Stored data entries

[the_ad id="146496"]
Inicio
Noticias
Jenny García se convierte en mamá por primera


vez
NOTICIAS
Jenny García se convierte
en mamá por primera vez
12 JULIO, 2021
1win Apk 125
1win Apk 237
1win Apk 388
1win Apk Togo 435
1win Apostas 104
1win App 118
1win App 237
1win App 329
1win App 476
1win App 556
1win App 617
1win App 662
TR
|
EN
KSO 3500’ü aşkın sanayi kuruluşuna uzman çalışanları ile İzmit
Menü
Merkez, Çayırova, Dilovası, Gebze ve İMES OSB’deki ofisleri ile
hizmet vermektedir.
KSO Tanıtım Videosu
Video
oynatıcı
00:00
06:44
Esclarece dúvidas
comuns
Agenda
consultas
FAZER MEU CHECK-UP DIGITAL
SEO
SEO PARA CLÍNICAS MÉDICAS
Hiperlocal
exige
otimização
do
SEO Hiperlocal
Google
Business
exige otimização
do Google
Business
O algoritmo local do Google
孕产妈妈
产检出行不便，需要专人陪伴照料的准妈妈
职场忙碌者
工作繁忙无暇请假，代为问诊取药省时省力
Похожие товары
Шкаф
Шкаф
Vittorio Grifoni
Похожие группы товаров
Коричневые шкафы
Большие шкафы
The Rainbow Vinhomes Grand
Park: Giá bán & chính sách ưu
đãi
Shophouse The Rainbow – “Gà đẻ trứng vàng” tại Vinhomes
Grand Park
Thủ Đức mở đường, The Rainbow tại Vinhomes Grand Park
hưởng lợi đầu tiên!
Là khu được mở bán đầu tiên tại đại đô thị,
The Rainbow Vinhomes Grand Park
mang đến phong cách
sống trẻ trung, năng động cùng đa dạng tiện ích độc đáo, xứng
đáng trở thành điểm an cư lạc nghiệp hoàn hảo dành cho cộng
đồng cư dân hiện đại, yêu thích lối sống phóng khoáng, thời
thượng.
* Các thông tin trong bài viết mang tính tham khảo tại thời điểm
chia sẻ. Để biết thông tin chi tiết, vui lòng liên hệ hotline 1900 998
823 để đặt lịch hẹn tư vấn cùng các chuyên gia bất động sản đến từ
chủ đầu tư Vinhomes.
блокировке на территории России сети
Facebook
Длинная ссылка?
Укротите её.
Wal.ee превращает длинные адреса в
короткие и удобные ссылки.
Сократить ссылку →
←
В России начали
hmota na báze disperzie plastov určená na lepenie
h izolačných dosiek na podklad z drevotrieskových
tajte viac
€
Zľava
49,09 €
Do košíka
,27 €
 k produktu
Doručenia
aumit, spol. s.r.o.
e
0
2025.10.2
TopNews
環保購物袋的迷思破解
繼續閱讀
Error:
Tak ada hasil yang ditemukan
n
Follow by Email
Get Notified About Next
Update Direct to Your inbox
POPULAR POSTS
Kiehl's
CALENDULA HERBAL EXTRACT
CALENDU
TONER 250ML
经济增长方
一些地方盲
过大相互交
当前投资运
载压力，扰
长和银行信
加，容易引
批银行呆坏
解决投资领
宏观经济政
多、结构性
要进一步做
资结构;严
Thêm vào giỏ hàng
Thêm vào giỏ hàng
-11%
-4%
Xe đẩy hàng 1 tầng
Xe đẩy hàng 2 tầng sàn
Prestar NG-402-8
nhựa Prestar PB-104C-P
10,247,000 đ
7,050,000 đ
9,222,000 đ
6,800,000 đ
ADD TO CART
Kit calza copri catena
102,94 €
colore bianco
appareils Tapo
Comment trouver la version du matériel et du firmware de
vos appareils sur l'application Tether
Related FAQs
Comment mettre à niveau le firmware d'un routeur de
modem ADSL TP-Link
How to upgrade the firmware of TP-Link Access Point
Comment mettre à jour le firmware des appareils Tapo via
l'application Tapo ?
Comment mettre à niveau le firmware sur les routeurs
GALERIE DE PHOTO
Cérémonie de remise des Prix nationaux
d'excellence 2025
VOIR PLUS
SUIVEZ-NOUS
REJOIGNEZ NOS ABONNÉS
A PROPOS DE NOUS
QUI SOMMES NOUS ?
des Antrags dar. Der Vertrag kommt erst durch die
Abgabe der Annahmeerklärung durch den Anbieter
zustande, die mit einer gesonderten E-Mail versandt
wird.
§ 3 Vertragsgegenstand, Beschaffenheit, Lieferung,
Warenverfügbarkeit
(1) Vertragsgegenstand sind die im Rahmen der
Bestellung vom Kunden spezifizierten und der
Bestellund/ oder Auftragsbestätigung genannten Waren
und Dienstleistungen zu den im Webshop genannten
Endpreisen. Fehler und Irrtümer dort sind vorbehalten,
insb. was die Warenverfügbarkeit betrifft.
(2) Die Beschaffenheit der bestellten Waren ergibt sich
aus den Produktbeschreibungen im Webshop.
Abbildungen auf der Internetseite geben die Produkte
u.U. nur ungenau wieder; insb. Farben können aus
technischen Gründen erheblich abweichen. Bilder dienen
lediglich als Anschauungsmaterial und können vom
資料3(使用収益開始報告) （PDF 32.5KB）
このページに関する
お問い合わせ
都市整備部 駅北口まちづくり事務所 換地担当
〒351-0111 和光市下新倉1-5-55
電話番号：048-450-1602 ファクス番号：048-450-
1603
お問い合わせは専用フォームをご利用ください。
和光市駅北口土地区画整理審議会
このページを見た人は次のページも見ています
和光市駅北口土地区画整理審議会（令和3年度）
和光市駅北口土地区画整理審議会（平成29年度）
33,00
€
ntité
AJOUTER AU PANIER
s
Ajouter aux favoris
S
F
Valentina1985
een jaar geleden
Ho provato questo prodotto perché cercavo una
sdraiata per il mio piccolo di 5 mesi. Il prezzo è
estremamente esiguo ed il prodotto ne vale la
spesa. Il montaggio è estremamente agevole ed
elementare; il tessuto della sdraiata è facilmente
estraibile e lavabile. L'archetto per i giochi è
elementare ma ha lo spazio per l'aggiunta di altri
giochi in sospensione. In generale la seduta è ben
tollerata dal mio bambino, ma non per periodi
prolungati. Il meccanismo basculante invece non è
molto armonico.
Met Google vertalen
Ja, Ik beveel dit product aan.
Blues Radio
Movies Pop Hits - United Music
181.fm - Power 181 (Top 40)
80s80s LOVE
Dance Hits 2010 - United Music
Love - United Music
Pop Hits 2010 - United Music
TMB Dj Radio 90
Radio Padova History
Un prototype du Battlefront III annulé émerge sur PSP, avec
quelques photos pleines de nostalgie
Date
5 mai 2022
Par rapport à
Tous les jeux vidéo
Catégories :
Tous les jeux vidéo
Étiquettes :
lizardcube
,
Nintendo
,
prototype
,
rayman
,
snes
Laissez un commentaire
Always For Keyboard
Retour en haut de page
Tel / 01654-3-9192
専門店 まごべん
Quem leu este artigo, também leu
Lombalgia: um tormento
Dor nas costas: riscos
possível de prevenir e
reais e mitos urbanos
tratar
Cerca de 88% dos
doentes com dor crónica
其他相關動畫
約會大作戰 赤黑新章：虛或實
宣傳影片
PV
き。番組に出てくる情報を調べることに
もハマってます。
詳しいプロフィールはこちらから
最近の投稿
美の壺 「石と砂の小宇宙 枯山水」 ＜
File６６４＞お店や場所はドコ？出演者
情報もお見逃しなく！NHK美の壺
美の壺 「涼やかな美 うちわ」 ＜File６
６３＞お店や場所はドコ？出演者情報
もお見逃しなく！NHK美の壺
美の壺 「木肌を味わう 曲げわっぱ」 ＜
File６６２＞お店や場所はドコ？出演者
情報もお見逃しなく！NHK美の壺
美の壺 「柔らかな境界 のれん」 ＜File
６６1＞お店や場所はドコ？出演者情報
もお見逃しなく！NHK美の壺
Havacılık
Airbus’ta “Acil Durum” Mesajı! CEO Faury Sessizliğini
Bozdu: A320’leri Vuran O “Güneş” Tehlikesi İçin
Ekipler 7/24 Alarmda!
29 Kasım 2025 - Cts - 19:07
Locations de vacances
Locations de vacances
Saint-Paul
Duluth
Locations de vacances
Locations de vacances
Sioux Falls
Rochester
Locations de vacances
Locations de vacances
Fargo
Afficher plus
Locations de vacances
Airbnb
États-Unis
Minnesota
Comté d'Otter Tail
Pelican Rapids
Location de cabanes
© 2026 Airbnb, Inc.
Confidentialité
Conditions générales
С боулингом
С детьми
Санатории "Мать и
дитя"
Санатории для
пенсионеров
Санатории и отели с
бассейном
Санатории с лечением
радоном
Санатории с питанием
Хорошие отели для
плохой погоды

The problem:
Looking at the data above, write out exactly the lines that start at the one containing "Thủ Đức mở đường, The" and end at the one containing "Comment mettre à niveau le firmware sur"; include both and nothing beyond.

Problem solution:
Thủ Đức mở đường, The Rainbow tại Vinhomes Grand Park
hưởng lợi đầu tiên!
Là khu được mở bán đầu tiên tại đại đô thị,
The Rainbow Vinhomes Grand Park
mang đến phong cách
sống trẻ trung, năng động cùng đa dạng tiện ích độc đáo, xứng
đáng trở thành điểm an cư lạc nghiệp hoàn hảo dành cho cộng
đồng cư dân hiện đại, yêu thích lối sống phóng khoáng, thời
thượng.
* Các thông tin trong bài viết mang tính tham khảo tại thời điểm
chia sẻ. Để biết thông tin chi tiết, vui lòng liên hệ hotline 1900 998
823 để đặt lịch hẹn tư vấn cùng các chuyên gia bất động sản đến từ
chủ đầu tư Vinhomes.
блокировке на территории России сети
Facebook
Длинная ссылка?
Укротите её.
Wal.ee превращает длинные адреса в
короткие и удобные ссылки.
Сократить ссылку →
←
В России начали
hmota na báze disperzie plastov určená na lepenie
h izolačných dosiek na podklad z drevotrieskových
tajte viac
€
Zľava
49,09 €
Do košíka
,27 €
 k produktu
Doručenia
aumit, spol. s.r.o.
e
0
2025.10.2
TopNews
環保購物袋的迷思破解
繼續閱讀
Error:
Tak ada hasil yang ditemukan
n
Follow by Email
Get Notified About Next
Update Direct to Your inbox
POPULAR POSTS
Kiehl's
CALENDULA HERBAL EXTRACT
CALENDU
TONER 250ML
经济增长方
一些地方盲
过大相互交
当前投资运
载压力，扰
长和银行信
加，容易引
批银行呆坏
解决投资领
宏观经济政
多、结构性
要进一步做
资结构;严
Thêm vào giỏ hàng
Thêm vào giỏ hàng
-11%
-4%
Xe đẩy hàng 1 tầng
Xe đẩy hàng 2 tầng sàn
Prestar NG-402-8
nhựa Prestar PB-104C-P
10,247,000 đ
7,050,000 đ
9,222,000 đ
6,800,000 đ
ADD TO CART
Kit calza copri catena
102,94 €
colore bianco
appareils Tapo
Comment trouver la version du matériel et du firmware de
vos appareils sur l'application Tether
Related FAQs
Comment mettre à niveau le firmware d'un routeur de
modem ADSL TP-Link
How to upgrade the firmware of TP-Link Access Point
Comment mettre à jour le firmware des appareils Tapo via
l'application Tapo ?
Comment mettre à niveau le firmware sur les routeurs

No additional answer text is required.